„Pulverfass“ Nahost:
komplex und kaum kontrollierbar
Datum:
08.11.2023
Autor:
Martin Schneider, M. A.
Lesedauer:
ca. 8 Minuten
Die Terroranschläge der Hamas, ihr nach wie vor anhaltender Beschuss Israels mit Raketen,
sowie die anschließende israelische Militäroffensive im Gazastreifen beherrschen seit dem
7. Oktober 2023 die Nachrichten. Es ist die erneute Eskalation in einem seit über 70 Jahren
schwelenden und immer wieder blutig aufbrechenden Konflikt, dessen Lösung in weite Ferne
gerückt zu sein scheint. Um was geht es dabei? Wer sind die Akteure des Nahostkonflikts?

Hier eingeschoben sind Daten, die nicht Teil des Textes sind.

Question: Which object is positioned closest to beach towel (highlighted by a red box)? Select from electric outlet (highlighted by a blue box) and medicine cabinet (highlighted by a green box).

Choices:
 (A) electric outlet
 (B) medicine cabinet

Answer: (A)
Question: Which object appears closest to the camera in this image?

Und welche Zusammenhänge gibt es zu anderen Krisenregionen der Welt?
Inhaltsübersicht
•
70 Jahre keinen Frieden
•
Israel und die Palästinensischen Autonomiegebiete
•
Staatliche Instabilität, Milizen und Terror
•
Saudi Arabien und der Iran
•
Die USA, Russland und China
•
Volk und Regierungen
•
Fazit
•
Quellen
•
Weitere Literatur und Internetseiten
70 Jahre keinen Frieden
Auf israelischer Seite starben im Oktober
2023 durch die Anschläge der Hamas
1.400 Menschen, über 200 wurden von
der Terrororganisation in den Gazastreifen
entführt. Auf palästinensischer Seite
scheinen nach UNO-Angaben (die sich
auf das Gesundheitsministerium in Gaza
berufen) durch den auf die Anschläge
folgende israelischen Militärschlag gegen
militärische Stützpunkte der Hamas
bislang 9.500 Menschen ums Leben
gekommen zu sein. 1,5 Mio. Einwohner
des Gazastreifens befinden sich auf der
Flucht und 2,2 Mio. Menschen sind von
Lebensmitteln, Wasser, Medikamenten,
Strom sowie Treibstoff abgeschnitten [1].
Es dürfte zum Kalkül der Terroristen gehören, angesichts des zu erwartenden israelischen
Gegenschlags auf militärische Ziele und der dichten Besiedlung des Gazastreifens zivile
Opfer ausdrücklich in Kauf zu nehmen [2]. Damit könnte nicht nur im arabischen Raum,
sondern international Empörung gegen Israel geschürt und die Kampfbereitschaft gegen den
jüdischen Staat verstärkt werden.
Die Angst vor einer möglichen Ausweitung des Krieges ist groß: Parallel zu den Kämpfen in
Gaza gibt es Gefechte zwischen israelischen Einheiten und der vom Iran unterstützten
Hisbollah an der Grenze zum Libanon. Hisbollah-Chef Hassan Nasrallah erklärte Anfang
November, dass „alle Optionen offen“ seien [3]. Zudem wurden in den letzten Wochen
mehrfach US-amerikanische Stützpunkte im Osten Syriens von im Irak agierenden
islamistischen Milizen beschossen, die ebenfalls vom Iran unterstützt werden [4].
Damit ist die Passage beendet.